In the case of collective members of RedPES, this type of material consisted mainly of recreational and educational materials for families and children (games and exercises to do at home, for example), as well as resources created by public authorities on nutrition, health, safety and hygiene, among others.

As Fuchs (2020, 339) stresses, “communication is not automatically ‘good’” just because it exists, and the previous characterisation confirms that the same type of content can be viewed and appropriated in very different ways, with a greater or lesser degree of a demanding, collective, critical perspective.

4.2.      An Approach to the Transformational Potential of Communication: A Comparative Analysis Between XES and Cresaçor

The previous analysis of the different types of content, sources and topics published by XES and by the collective members of RedPES on Facebook brings us to the next phase, in which we classify the different types of content according to the proposed transformational potential.

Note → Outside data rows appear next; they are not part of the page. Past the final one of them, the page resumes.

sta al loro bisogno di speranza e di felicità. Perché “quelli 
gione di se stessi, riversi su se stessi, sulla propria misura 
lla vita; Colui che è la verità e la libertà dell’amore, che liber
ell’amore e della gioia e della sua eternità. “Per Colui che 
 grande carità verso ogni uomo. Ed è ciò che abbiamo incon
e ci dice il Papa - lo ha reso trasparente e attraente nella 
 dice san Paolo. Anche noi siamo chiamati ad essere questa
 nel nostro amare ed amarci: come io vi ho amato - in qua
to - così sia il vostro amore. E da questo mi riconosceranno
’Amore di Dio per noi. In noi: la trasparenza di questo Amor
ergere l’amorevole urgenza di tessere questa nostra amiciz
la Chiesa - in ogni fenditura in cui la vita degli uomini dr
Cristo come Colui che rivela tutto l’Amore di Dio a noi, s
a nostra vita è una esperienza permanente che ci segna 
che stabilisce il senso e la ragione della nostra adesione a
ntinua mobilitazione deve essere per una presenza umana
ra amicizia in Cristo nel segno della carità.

      For reasons of comparative legitimacy and the operationalisation of the analysis itself, we chose to consider Cresaçor on the Portuguese side for this phase, and not the grassroots organisations or the collective members of RedPES.

Communicative approaches were classified into three degrees, hierarchically ordered according to the level of conformism or content transformation, as summarised in Table 3.

 


Table 3: Communicative approaches according to the conservative or transformational nature of the content

The content was classified according to type and transformational character, taking into account the criteria presented in Table 3, and positioned on a radar of transformational qualities of communication that advance towards the centre: in the outer circle is found content referring to generic, merely instrumental communication practices; in an intermediate circle is found content associated with communicative action; and in the centre is found content that reveals a communicative praxis with greater political, collectivist and transformational influence. Figure 2 illustrates the application of the model to the cases.

Figure 2 - Transformational communication radar applied to XES and Cresaçor content analysis.[7]

 

The communication radar shows that Cresaçor tends towards generic communication practices, while XES shows an orientation both towards communicative action and towards the praxis of a critical and collectivist nature, placing the Catalan network at the centre of the transformational communication radar.

4.2.1. Praxis Communication

All the content classified as praxis communication in this study originates from the Catalan network, beginning with the first COVID-19-related publication for the period under analysis, which referred to a manifesto released on 13 March (XES 2020a) that read: “‘Neither the ultimate cause of the coronavirus nor the way to deal with it is alien to the capitalist and productivist patriarchal system that we suffer from’. Care, solidarity and dignified lives: XES manifesto in the face of the Covid-19 crisis” (XES, March 13, 2020). This was the first of 50 publications in two months to reflect the affirmation of a political voice that proposes transformational views of the world through collective action and social struggles. Almost always through mobilising publications, though also through informative and institutional content, this praxis was based on communication campaigns of which the “solidarity pandemic” (#PandèmiaSolidària) was perhaps the one with the greatest reach and visibility, as it was disseminated nationally in order to reference solidarity responses to the COVID-19 crisis, such as those featured in an article published by El Salto, “More Mutual Aid and Resistance in Times of Coronavirus” (Cabot 2020), with “several initiatives of resistance to #Covid19 in most of which we [XES] participate either as a network or through some of our members” (XES, April 18, 2020).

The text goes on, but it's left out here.